C# vs. C#
In
The problem takes an archive of newsgroup articles and creates one file containing a list of all unique words with their occurrence count sorted by word and another sorted by occurrence.
Here is Mogens’ C# solution:
class Program { static void Main() { const string dir = @"c:\temp\20_newsgroups"; Stopwatch stopwatch = Stopwatch.StartNew(); var regex = new Regex(@"\w+", RegexOptions.Compiled); var list = (from filename in Directory.GetFiles(dir, "*.*", SearchOption.AllDirectories) from match in regex.Matches(File.ReadAllText(filename).ToLower()).Cast<Match>() let word = match.Value group word by word into aggregate select new { Word = aggregate.Key, Count = aggregate.Count(), Text = string.Format("{0}\t{1}", aggregate.Key, aggregate.Count()) }) .ToList(); File.WriteAllLines(@"words-by-count.txt", list.OrderBy(c => c.Count).Select(c => c.Text).ToArray()); File.WriteAllLines(@"words-by-word.txt", list.OrderBy(c => c.Word).Select(c => c.Text).ToArray()); Console.WriteLine("Elapsed: {0:0.0} seconds", stopwatch.Elapsed.TotalSeconds); } }
While my lack of familiarity with the languages used in the other examples made it a little more difficult to appreciate their strengths, I felt the C# example provided by Mogens was fairly concise and intuitive by comparison.
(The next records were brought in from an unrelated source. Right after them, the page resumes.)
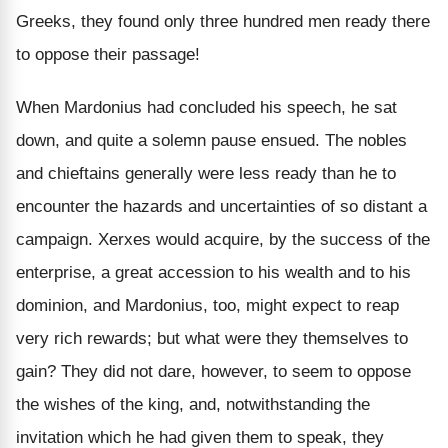
Greeks, they found only three hundred men ready there
to oppose their passage!
When Mardonius had concluded his speech, he sat
down, and quite a solemn pause ensued. The nobles
and chieftains generally were less ready than he to
encounter the hazards and uncertainties of so distant a
campaign. Xerxes would acquire, by the success of the
enterprise, a great accession to his wealth and to his
dominion, and Mardonius, too, might expect to reap
very rich rewards; but what were they themselves to
gain? They did not dare, however, to seem to oppose
the wishes of the king, and, notwithstanding the
invitation which he had given them to speak, they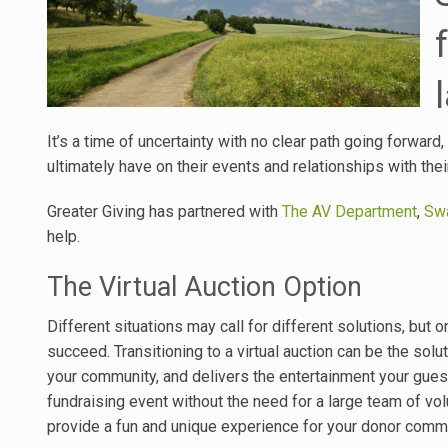
It’s a time of uncertainty with no clear path going forwar
ultimately have on their events and relationships with th
Greater Giving has partnered with
The AV Department
,
Swa
help.
The Virtual Auction Option
Different situations may call for different solutions, bu
succeed. Transitioning to a virtual auction can be the solu
your community, and delivers the entertainment your guests
fundraising event without the need for a large team of vol
provide a fun and unique experience for your donor commu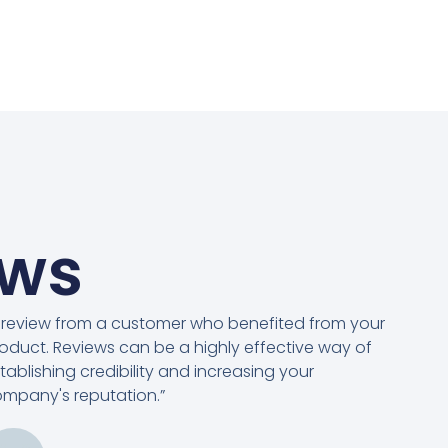
ews
 review from a customer who benefited from your
oduct. Reviews can be a highly effective way of
tablishing credibility and increasing your
mpany's reputation.”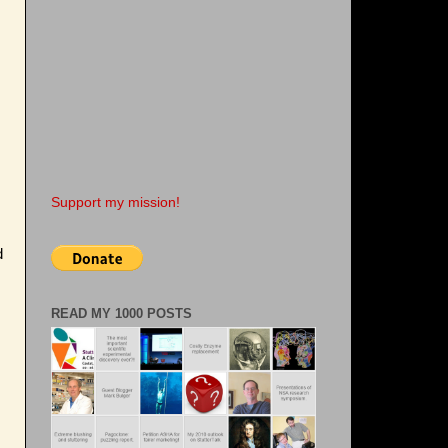
Support my mission!
d
READ MY 1000 POSTS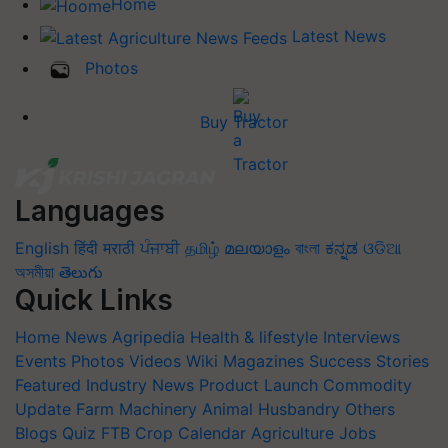
Home
Latest News
Photos
Buy Tractor
Languages
English
हिंदी
मराठी
ਪੰਜਾਬੀ
தமிழ்
മലയാളം
বাংলা
ಕನ್ನಡ
ଓଡିଆ
অসমীয়া
తెలుగు
Quick Links
Home
News
Agripedia
Health & lifestyle
Interviews
Events
Photos
Videos
Wiki
Magazines
Success Stories
Featured
Industry News
Product Launch
Commodity
Update
Farm Machinery
Animal Husbandry
Others
Blogs
Quiz
FTB
Crop Calendar
Agriculture Jobs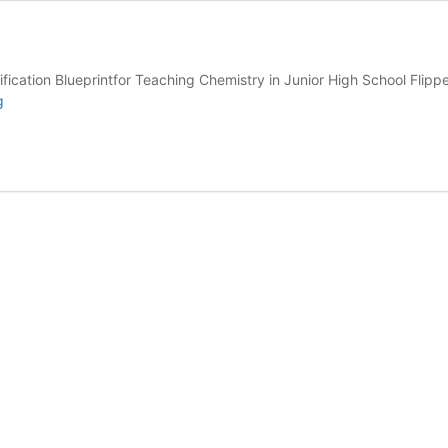
cation Blueprintfor Teaching Chemistry in Junior High School Flip
Volume
g
4
2021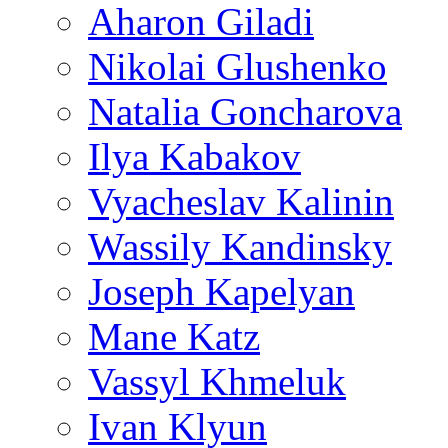
Aharon Giladi
Nikolai Glushenko
Natalia Goncharova
Ilya Kabakov
Vyacheslav Kalinin
Wassily Kandinsky
Joseph Kapelyan
Mane Katz
Vassyl Khmeluk
Ivan Klyun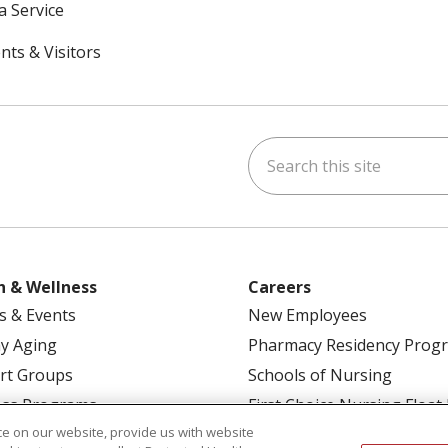
a Service
nts & Visitors
Search this site
ok
uTube
n Instagram
h & Wellness
Careers
s & Events
New Employees
y Aging
Pharmacy Residency Prog
rt Groups
Schools of Nursing
ess Programs
First Choice Nursing Float
e on our website, provide us with website
Physician & AP Opportunit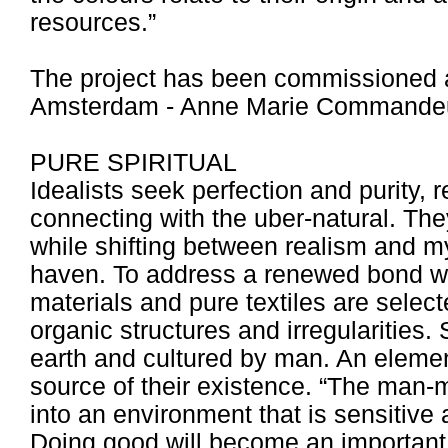
resources.”
The project has been commissioned 
Amsterdam - Anne Marie Commandeu
PURE SPIRITUAL
Idealists seek perfection and purity, 
connecting with the uber-natural. Th
while shifting between realism and my
haven. To address a renewed bond wit
materials and pure textiles are selec
organic structures and irregularities
earth and cultured by man. An elemen
source of their existence. “The man
into an environment that is sensitive 
Doing good will become an important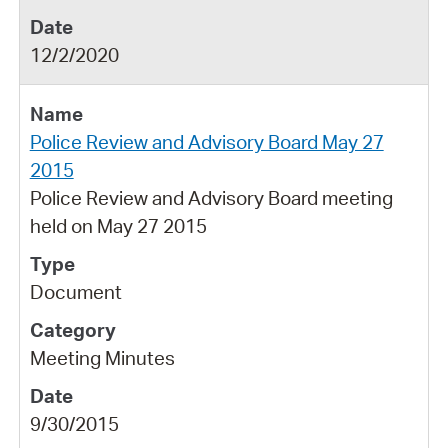
12/2/2020
Police Review and Advisory Board May 27
2015
Police Review and Advisory Board meeting
held on May 27 2015
Document
Meeting Minutes
9/30/2015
Nevertheless, I couldn’t help wondering if I might be able to improve it in some way, so I set out to see what I could come up with.
Here are the results:
static void Solution2() { var regex = new Regex(@"\W+", RegexOptions.Compiled); var d = new Dictionary<string, int>(); Directory.GetFiles(dir, "*.*", SearchOption.AllDirectories) .ForEach(file => regex.Split(File.ReadAllText(file).ToLower()) .ForEach(s => d[s] = 1 + (d.ContainsKey(s) ? d[s] : 0))); File.WriteAllLines(@"words-by-count2.txt", d.OrderBy(p => p.Value).Select(p => string.Format("{0}\t{1}", p.Key, p.Value))); File.WriteAllLines(@"words-by-word2.txt", d.OrderBy(p => p.Key).Select(p => string.Format("{0}\t{1}", p.Key, p.Value))); }
The primary differences in this example are the use of a Dictionary to accumulate the frequency count rather than grouping, and the use of the Regex.Split rather than Regex.Match to avoid the need of casting the resulting collection. Based on my measurements, this approach is approximately 36% faster on average than the first solution and is a bit more concise.
Overall, I don’t think this example has a varied enough problem domain to really compare the strengths of different languages as some have done, but I found it a fun exercise to see how I might improve the original C# version nonetheless.